Recommendation system based on matrix decomposition algorithm

Recommendation system

The recommendation system can recommend different things to users according to their preferences.

Recommended system type:

  1. Set the recommended content manually
  2. Rank items by sales, exposure, etc., and recommend them to users
  3. According to different algorithms, integrate data of different dimensions to recommend items intelligently

Simple recommendation system model

Set:

U stands for all users

P is the collection of all items

R is the user’s preference for the item

Model(R) = U * P

Algorithm core:

Through the user’s rating of different items, to predict the user’s preference for other items.
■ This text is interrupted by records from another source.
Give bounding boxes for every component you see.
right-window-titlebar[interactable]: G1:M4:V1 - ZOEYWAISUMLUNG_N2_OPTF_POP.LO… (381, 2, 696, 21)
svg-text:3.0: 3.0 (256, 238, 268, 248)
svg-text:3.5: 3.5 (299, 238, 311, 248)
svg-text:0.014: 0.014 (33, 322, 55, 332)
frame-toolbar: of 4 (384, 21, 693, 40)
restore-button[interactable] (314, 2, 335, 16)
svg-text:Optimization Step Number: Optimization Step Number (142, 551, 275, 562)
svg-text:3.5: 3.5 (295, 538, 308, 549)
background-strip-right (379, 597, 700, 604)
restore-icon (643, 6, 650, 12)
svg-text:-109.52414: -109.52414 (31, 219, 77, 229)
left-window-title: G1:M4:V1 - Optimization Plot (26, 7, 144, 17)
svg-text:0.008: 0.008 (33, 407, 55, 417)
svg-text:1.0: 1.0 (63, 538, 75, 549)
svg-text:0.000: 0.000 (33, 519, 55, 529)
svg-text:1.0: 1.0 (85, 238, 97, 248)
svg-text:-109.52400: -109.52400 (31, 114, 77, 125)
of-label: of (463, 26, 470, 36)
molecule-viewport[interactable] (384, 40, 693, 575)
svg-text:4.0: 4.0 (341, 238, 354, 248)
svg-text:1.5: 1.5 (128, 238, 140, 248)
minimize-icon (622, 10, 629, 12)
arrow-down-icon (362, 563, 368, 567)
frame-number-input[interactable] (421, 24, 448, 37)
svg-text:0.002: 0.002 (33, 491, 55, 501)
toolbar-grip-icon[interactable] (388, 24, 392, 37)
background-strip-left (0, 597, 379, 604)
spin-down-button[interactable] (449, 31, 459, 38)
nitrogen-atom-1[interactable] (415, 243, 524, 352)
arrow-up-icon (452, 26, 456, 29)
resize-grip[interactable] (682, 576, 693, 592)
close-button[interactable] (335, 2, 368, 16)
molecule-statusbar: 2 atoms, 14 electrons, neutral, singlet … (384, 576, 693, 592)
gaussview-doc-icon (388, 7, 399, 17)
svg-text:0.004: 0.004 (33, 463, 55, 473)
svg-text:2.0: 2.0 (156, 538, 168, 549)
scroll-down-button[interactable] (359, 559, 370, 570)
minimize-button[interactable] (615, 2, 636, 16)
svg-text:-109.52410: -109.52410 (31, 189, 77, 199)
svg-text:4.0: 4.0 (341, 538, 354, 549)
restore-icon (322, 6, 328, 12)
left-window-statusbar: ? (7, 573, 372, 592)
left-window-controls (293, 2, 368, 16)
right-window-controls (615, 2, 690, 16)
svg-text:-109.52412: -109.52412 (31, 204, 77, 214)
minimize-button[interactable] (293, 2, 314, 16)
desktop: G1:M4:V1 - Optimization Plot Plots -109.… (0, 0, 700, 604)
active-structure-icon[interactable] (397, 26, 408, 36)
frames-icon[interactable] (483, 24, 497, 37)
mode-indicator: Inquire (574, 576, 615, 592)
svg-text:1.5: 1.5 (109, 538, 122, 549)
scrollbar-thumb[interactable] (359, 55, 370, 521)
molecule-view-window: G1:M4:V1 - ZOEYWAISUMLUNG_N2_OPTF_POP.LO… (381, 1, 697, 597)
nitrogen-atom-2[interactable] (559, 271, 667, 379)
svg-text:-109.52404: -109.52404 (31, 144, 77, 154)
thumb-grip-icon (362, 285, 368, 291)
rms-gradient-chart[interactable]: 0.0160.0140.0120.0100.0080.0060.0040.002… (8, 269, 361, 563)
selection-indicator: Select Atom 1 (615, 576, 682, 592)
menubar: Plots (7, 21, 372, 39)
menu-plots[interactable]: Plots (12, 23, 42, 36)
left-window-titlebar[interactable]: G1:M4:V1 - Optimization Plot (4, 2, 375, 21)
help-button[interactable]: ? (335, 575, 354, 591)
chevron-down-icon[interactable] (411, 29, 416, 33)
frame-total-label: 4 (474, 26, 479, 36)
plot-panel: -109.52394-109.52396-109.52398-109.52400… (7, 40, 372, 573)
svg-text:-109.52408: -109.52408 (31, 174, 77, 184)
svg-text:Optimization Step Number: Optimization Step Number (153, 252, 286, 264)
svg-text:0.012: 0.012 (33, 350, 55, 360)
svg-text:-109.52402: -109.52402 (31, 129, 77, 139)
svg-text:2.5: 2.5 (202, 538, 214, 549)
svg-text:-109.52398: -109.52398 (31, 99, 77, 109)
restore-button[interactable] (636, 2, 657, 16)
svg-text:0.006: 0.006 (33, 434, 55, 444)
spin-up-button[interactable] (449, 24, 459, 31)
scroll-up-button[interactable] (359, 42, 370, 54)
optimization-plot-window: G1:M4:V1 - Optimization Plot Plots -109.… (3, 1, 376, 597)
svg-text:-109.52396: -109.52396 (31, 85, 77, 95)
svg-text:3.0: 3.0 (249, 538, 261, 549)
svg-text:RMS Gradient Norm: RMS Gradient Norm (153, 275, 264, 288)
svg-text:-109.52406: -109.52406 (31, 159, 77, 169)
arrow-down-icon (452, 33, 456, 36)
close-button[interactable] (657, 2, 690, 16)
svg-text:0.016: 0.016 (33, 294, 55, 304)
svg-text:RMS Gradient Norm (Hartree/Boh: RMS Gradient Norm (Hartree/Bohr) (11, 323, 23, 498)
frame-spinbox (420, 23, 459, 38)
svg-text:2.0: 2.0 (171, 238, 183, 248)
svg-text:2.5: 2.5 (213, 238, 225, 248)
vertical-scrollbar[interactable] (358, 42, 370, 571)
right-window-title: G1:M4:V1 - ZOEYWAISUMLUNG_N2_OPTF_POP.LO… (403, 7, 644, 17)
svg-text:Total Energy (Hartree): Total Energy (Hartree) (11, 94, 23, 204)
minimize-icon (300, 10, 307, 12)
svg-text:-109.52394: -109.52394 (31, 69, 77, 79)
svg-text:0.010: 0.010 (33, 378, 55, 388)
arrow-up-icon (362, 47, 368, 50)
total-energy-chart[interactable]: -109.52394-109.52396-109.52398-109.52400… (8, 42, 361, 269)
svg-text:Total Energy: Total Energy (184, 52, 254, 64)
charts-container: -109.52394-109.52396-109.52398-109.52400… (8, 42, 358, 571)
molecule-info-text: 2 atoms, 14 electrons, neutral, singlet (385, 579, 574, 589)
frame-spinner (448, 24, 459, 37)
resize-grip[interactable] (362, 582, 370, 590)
The attributes of users and items, such as age, gender, education background, job, price, category and appearance, are not considered here.

Through the user to the item score, can establish a recommendation value matrix, then can calculate the matrix to predict the user’s preference, that is, matrix decomposition algorithm!

Matrix decomposition:

The recommended value matrix R is decomposed into matrix U and matrix P, so that the product of U and P results in elements in the new matrix R* that are very close to the values of known elements in R, so the values in R* corresponding to unknown elements in R are the predicted values.

Recommended value matrix:

A brief history of time Wanli thirty years Daqin empire A dream of red mansions Mathematics a brief history of
Xiao Ming 1 4 1
wang 2 2 4
Xiao li 4 1 4
Xiao zhang, 5 1 4

Key issues of recommendation value matrix:

  1. Initial value acquisition, data collection
  2. Predict unknown data from known data in the recommendation value matrix
  3. Establish an evaluation system to verify the effectiveness of the recommendation system

To collect data

Generally, we can adopt the way of web crawler, for example, to score data, we can crawl the data on Douban reading, and we can also collect user information by burying points on websites that we can control.

Predicting unknown data

Key challenges:

  • When the number of users and items are relatively large, usually recommend the matrix is a sparse matrix (in the matrix, the number of elements if a value of 0 is far more than the number of non-zero elements and non-zero element distribution without law, says that the matrix of the sparse matrix), shows that most users may not express preferences for most of the items.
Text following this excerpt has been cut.